Tenant isolation. A user operating in Tenant A’s context must not be able to access images belonging to Tenant B, even if they know or obtain the URL.

An additional constraint is that the active tenant of a user session may change without re-authentication (multi-tenant users switching between organizations). The access control mechanism must handle this transition securely.

Design decisions: TD-11, TD-12

Solution: CloudFront Signed Cookies

How It Works

CloudFront signed cookies use RSA-based cryptographic signatures to restrict access to CDN content. The mechanism has three components:

Key pair: An RSA key pair is generated and managed by the infrastructure team.
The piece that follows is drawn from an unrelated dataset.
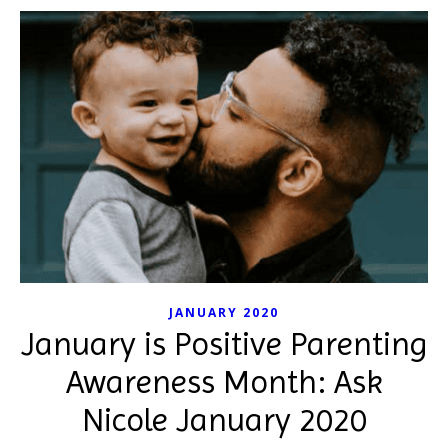
JANUARY 2020
January is Positive Parenting
Awareness Month: Ask
Nicole January 2020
The public key is registered with CloudFront as a trusted key. The private key is stored securely (AWS Secrets Manager) and used only by the BFF to sign cookies.
Cookie issuance: When a user authenticates, the BFF generates three Set-Cookie headers containing a custom policy, its RSA signature, and the key pair ID. The custom policy specifies:
- Resource: https://<partition>.<infra>.assets.arda.cards/<tenantId>/* — restricts access to the active tenant’s image namespace.
- DateLessThan: Current time + TTL (default 30 minutes) — restricts access temporally.
Cookie validation: On every CDN request, CloudFront validates the cookie signature against the trusted key group and checks that the requested URL matches the Resource pattern and that the current time is before DateLessThan. Invalid or missing cookies result in 403 Forbidden.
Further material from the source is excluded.